“The Anti-Corruption Squad tracked Anita. I don’t know what information they gathered on her, but they flagged her when, instead of going for a conference in New York, she went to California. The conference was for a week, but she never made an appearance at the conference,” Michelle McGowan, the woman at the centre of the Anita De Sooso US Ban told Adom Fm yesterday.
Michelle McGowan, the United States citizen whose life was allegedly threatened by Deputy National Coordinator of the National Disaster Management Organisation (NADMO), Anita De Sooso, for which reason she was banned from entering the United States, has been explaining what might have accounted for the sudden ban of the NDC Women’s Organiser.
With that decision, Anita becomes the first Ghanaian official to be denied entry to the United States as a result of the new American policy of preventing corrupt African politicians from entering the United States.
Principal Deputy Assistant Secretary at the US Department of State’s Bureau of African Affairs, Robert Jackson, told Citi Fm that America would not issue visas to corrupt government officials in Africa.
“We are not giving visas to them anymore,” he said.
Anita met her nemesis when she engaged Michelle in a standoff over some Ghanaian children with skin problems locally referred to as ‘Alligator children,' who Michelle wanted to help get some medical treatment by raising funds to purchase the medication.
The National Women’s Organiser of the ruling National Democratic Congress (NDC) suffered humiliation at the Kotoka International Airport on Monday August 4, 2014 when she was prevented from boarding a Delta Airlines flight to New York ostensibly to join President John Mahama.
In an interview on Adom Fm yesterday, Michelle McGowan denied being directly responsibility for the cancellation of Anita’s visa, but added that the decision had a connection with the complaint she lodged with the State Department as well as the Federal Bureau of Investigations (FBI) over a threat on her life.
She indicated that the report she made to the US authorities led to Anita’s movement being monitored and curtailed, saying, “I believe that the threat that she made to me was the catalyst for the investigations, but the threat alone is not the reason why she had her visa cancelled.”
Michelle gave a clue as to what might have possibly led US authorities to ban the loquacious NDC Women’s Organiser from entering the US.
At the time she reported the incident to the authorities, Michelle said Anita was in the US to attend a UN meeting in New York, but she was seen in California in the company of a yet-to-be-identified gentleman.

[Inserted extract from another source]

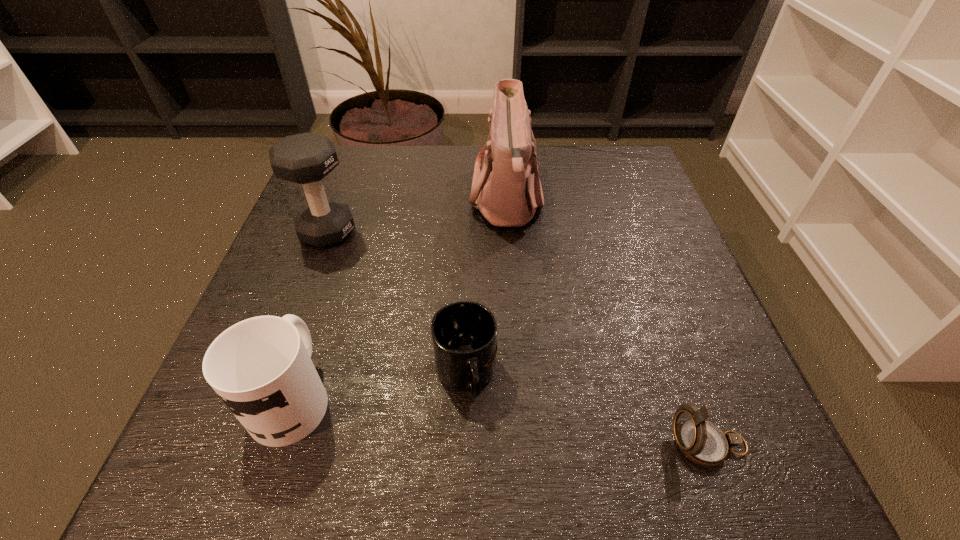 Locate which object is the closest to the compass. Please provide its 2D coordinates. Your answer should be formatted as a tuple, i.e. [(x, y)], where the tuple contains the x and y coordinates of a point satisfying the conditions above.

[(464, 334)]

At what (x,y) coordinates should I click in order to perform the action: click on the third closest object to the shorter mug. Please return your answer as a coordinate pair (x, y). This screenshot has height=540, width=960. Looking at the image, I should click on (702, 442).

At what (x,y) coordinates should I click in order to perform the action: click on vacant space that satisfies the following two spatial constraints: 1. on the front pocket of the shoulder bag; 2. with the handle on the side of the shorter mug. Please return your answer as a coordinate pair (x, y). Looking at the image, I should click on (518, 375). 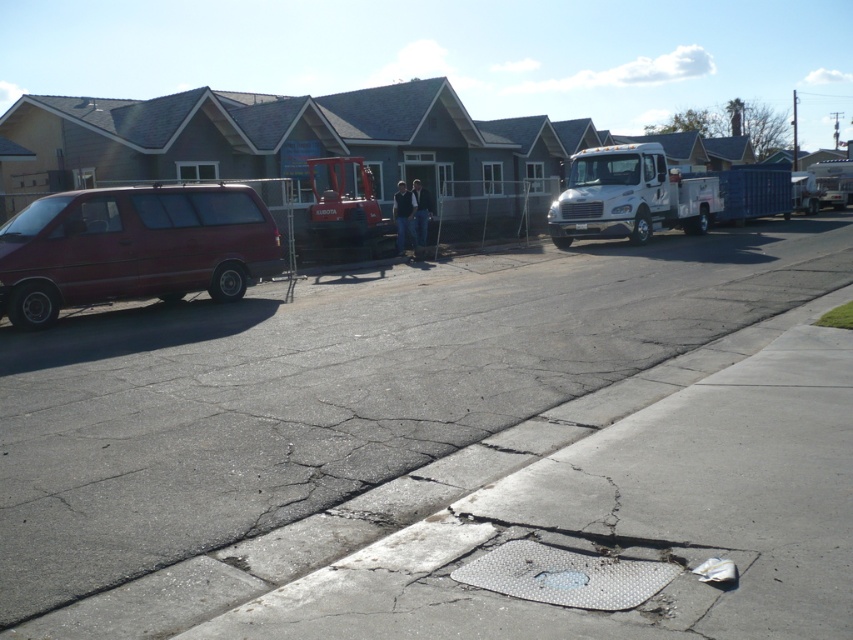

This, according to her, raised suspicions and caught the attention of the authorities, since she failed to attend the event for which she was issued a visa.
“Using taxpayers dollars to come to the United States on official business as a Director of NADMO and she does not serve in that capacity… You know she didn’t do what she was supposed to do, and that’s what flagged the Anti-Corruption Squad,” she told programme host, Captain Smart.
Michelle further narrated: “From what I have been told, the Anti-Corruption Squad of the US State Department has detected her and cancelled her visa.”
Michelle, a professional nurse and a philanthropist, told of how she was compelled to leave Ghana for fear of her life after Anita issued the following threat over the phone: “Hello Michelle, this is Anita again; I was expecting you at the police station, you were not there. So please I’m giving your number to a man working at the Flagstaff House (Presidency), and he will like you to show us the Frances Gyimah that you claim she works here. Thank you. And if you dare not call, we will look for you everywhere that you are because we will not allow you to destroy our dear President’s name; thank you. This is Anita De Sooso."
According to her, she had no choice but to report the incident to the FBI and to the State Department when she returned home from Ghana, for which reason they requested and took the audio to conduct investigations into the issue.
Michelle was asked how the name of President Mahama got dragged in the matter for which reason Anita threatened not to allow her destroy his (the President’s) name.
According to her, the only time President Mahama’s name came up was when he (the President) made a phone call to the regional police commander for her to be released on bail immediately when she was arrested on the order of Anita and the Gender Minister, Nana Oye Lithur.
She recalled visiting the Flagstaff House twice while in Ghana in the company of a person she described as a companion, but declined to say whether it was on invitation or she went there personally. Also, she refused to disclose what transpired there.
“I have no problem with anyone at the Flagstaff House or the President himself; he tried to help me, he did help me and what I did there is irrelevant at this point.”
At the time, she feared for her life and was therefore happy to have found her way out of the country.
The NDC Women’s Organiser had since refused to talk, playing the waiting game.